Canonical form for the field

Let $\mathbf{x}$ denote a point in flat $N$-dimensional space, in the usual Cartesian coordinate system with coordinates $x^j$. For any $N$, the magnetic field is a two-form: $$ B(\mathbf{x}) = \sum_{j,k} B_{jk}(\mathbf{x})\, dx^j\wedge dx^k. \tag{1} $$ The coefficients $B_{jk}(\mathbf{x})$ are ordinary functions. The one-forms $dx^j$ anticommute with each other, so WLOG we can take $B_{jk}$ to be antisymmetric. Then at each point $\mathbf{x}$, we can choose the coordinate system so that $B_{jk}$ is block-diagonal, with antisymmetric blocks of size $2\times 2$, and with a zero in the leftover $1\times 1$ block when $N$ is odd. (This is mentioned in https://math.stackexchange.com/questions/142241. Also see theorem 6.15 on pages 203 in Shafarevich and Remizov's Linear Algebra and Geometry.)

In other words, at any given point $\mathbf{x}$, we can choose the coordinate system so that $B$ has the canonical form \begin{align} B(\mathbf{x}) &= B_{12}(\mathbf{x})\, dx^1\wedge dx^2 \\ &+ B_{34}(\mathbf{x})\, dx^3\wedge dx^4 \\ &+ \cdots, \tag{2} \end{align} continuing the sum until we run out of indices. If we define $n$ by either $N=2n$ or $N=2n+1$, depending on whether $N$ is even or odd, then the sum has up to $n$ terms.

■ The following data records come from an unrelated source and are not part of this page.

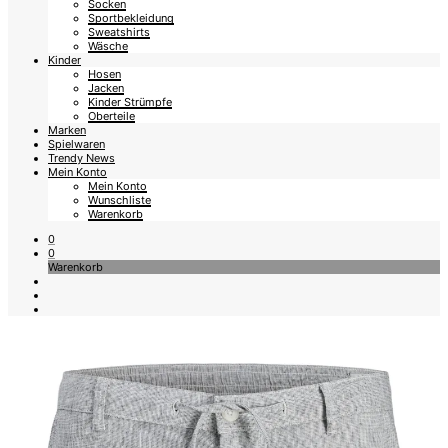
Socken
Sportbekleidung
Sweatshirts
Wäsche
Kinder
Hosen
Jacken
Kinder Strümpfe
Oberteile
Marken
Spielwaren
Trendy News
Mein Konto
Mein Konto
Wunschliste
Warenkorb
0
0
Warenkorb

Geometric representation in the typical case

If the coefficients of these $n$ terms all have distinct magnitudes (this is the typical case), then the decomposition (2) is unique up to permutations of the terms. This suggests that we can "visualize" the magnetic field in terms of $n$ tiny disks per point, one per term in (2), with some monotonic relationship between the disk-radius and the magnitude of the coefficient, such that the disk-radius goes to zero as the magnitude goes to zero. The orientations of each disk is determined by the basis form $dx^j\wedge dx^k$ in the corresponding term in (2). (Remember that a disk has a signed orientation, where the sign can be depicted as a "direction of travel" around the boundary of the disk. Flipping the disk reverses the sign, which corresponds to the identity $dx^j\wedge dx^k=-dx^k\wedge dx^j$.)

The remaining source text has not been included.